Re: Running an Ivy Bridge cpu at fixed frequency

From: Peter Zijlstra
Date: Fri Dec 06 2019 - 05:15:47 EST


On Thu, Dec 05, 2019 at 03:53:55PM +0000, David Laight wrote:
> From: Peter Zijlstra
> > Sent: 05 December 2019 09:46
> > As Andy already wrote, perf is really good for this.
> >
> > Find attached, it probably is less shiny than what Andy handed you, but
> > contains all the bits required to frob something.
>
> You are in a maze of incomplete documentation all disjoint.

I'm sure..

> The x86 instruction set doc (eg 325462.pdf) defines the rdpmc instruction, tells you
> how many counters each cpu type has, but doesn't even contain a reference
> to how they are incremented.

There's book 3, chapter 18, performance monitoring overview, that should
explain how the counters work, and chapter 19 that lists many of the
available events.

TL;DR, they're (48bit) signed counters that increment and raise an
interrupt when the sign flips. This means we set them to '-period' and
then upon read (either early or on interrupt) compute the delta and
accumulate elsewhere.

> perf_event_open(2) tells you a few things, but doesn't actually what anything is.
> It contains all but the last 'if' clause of this function, without really saying
> what any of it does - or why you might do it this way.

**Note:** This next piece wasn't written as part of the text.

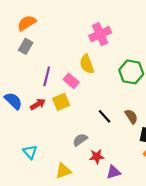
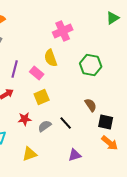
yellow square: (61, 102) -> (42, 97), moved
black line: (105, 116) -> (66, 123), moved
red star: (97, 156) -> (25, 119), moved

I don't actually know what's in that manpage. But it really shouldn't be
too hard to understand.

It's a seqcount protected set of value, there's the RDPMC counter index,
and the counter offset. If the idx!=0 it means the counter is actually
programmed and we must RDPMC, the result of which we must add to the
offset.

The whole counter scaling crud is just that, crud you can mostly forget
about if you want to quickly hack something together. See
mmap_read_pinned() for the simplified (and much faster version) that
ignores all that.


> AFAICT:
> 1) The last clause is scaling the count up to allow for time when the hardware counter
> couldn't be allocated.
> I'm not convinced that is useful, better to ignore the entire measurement.
> Half this got deleted from the man page, leaving strange 'set but unused' variables.

Depending on the usecase, sure. I don't mave use for it either. I know
other people find it useful.

> 2) The hardware counters are disabled while the process is asleep.
> On wake a different pmc counter might be used (maybe on a different cpu).
> The new cpu might not even have a counter available.

Right, but if this is all you're running that is unlikely to happen.

> 3) If you don't want to scale up for missing periods it is probably enough to do:
> do {
> seq = pc->offset;
> barrier();
> idx = pc->index;
> if (!index)
> return -1;
> count = pc->offset + rdpmc(idx - 1);
> } while (seq != pc->seq);
> return (unsigned int)count;

You still need to do the rdpmc sign extent crud, but see
mmap_read_pinned() that does just about that.

As the name suggests it relies on using perf_event_attr::pinned = 1.